Search the data for the string "usage", and report each line where it is found.

-------

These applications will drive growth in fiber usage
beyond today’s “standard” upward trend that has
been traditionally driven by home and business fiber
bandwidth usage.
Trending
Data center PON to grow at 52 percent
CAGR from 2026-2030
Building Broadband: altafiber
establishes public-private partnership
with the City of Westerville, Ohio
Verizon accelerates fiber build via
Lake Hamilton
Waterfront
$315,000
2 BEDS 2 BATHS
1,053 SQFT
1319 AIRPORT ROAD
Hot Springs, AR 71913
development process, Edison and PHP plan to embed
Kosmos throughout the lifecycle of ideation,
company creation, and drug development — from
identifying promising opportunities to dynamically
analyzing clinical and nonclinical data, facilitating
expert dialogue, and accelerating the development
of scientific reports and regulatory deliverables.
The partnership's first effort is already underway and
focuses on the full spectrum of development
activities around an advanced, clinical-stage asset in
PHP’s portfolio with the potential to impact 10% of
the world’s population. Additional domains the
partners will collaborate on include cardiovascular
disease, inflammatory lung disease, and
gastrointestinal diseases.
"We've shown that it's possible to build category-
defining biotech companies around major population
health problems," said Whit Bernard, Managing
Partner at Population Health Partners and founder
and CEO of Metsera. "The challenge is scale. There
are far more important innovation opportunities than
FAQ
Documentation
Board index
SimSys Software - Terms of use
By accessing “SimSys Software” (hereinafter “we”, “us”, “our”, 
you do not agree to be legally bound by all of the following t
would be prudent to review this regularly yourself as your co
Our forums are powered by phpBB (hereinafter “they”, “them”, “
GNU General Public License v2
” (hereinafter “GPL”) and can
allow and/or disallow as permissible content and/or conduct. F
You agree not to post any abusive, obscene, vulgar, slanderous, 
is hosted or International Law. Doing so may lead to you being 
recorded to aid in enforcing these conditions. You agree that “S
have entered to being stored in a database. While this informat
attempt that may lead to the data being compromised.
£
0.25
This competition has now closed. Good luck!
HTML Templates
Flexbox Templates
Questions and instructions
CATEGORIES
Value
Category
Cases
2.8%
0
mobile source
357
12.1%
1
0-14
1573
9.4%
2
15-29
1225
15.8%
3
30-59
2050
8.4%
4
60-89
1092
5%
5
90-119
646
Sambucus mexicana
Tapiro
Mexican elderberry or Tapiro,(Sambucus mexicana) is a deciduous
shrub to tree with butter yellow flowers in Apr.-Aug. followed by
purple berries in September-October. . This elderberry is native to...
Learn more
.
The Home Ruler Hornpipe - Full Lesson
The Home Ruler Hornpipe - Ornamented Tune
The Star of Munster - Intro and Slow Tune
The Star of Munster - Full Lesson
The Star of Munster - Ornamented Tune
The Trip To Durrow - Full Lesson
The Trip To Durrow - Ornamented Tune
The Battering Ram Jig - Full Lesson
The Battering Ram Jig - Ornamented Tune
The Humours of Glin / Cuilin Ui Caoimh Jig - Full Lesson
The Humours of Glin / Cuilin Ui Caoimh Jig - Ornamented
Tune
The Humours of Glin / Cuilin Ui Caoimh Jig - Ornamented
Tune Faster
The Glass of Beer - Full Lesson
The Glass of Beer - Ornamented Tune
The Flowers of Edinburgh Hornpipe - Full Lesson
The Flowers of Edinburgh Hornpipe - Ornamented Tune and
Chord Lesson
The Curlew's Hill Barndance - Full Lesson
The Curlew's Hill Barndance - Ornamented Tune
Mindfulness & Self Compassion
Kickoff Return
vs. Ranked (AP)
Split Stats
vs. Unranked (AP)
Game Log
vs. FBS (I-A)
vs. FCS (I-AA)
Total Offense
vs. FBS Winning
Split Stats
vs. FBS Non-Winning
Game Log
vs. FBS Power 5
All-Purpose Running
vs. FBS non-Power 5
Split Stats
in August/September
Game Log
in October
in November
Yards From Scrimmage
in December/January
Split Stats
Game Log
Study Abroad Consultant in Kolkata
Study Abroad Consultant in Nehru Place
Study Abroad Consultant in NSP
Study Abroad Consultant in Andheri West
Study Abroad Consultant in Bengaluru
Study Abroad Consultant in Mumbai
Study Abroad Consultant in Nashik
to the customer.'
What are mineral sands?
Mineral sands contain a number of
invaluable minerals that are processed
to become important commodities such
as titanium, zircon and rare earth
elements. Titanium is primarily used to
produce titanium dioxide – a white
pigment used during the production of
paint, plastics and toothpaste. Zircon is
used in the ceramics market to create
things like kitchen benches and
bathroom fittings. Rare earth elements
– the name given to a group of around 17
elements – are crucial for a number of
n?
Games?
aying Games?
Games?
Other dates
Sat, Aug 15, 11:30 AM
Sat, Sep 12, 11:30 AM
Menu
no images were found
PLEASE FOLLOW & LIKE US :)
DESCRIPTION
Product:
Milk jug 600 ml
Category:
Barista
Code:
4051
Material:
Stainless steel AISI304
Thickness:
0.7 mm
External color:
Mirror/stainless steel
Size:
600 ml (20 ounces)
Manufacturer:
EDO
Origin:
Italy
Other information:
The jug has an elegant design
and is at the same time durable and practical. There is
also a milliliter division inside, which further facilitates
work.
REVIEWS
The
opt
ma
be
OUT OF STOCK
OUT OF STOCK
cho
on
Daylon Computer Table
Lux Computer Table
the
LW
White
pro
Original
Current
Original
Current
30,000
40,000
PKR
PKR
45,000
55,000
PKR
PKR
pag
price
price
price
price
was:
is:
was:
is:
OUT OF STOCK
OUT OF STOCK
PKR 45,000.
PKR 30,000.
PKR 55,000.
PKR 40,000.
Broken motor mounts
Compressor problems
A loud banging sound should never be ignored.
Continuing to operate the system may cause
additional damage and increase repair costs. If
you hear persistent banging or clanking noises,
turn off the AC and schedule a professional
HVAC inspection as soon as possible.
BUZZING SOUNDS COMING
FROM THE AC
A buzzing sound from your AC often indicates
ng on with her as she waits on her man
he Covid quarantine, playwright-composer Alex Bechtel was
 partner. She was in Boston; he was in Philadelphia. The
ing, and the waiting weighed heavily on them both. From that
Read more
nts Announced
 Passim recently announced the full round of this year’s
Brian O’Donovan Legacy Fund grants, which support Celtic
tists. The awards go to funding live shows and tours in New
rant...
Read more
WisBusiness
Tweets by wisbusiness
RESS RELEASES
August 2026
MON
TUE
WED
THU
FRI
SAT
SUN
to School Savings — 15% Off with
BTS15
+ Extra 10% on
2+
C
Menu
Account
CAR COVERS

-------

TASK ANSWER
These applications will drive growth in fiber usage
bandwidth usage.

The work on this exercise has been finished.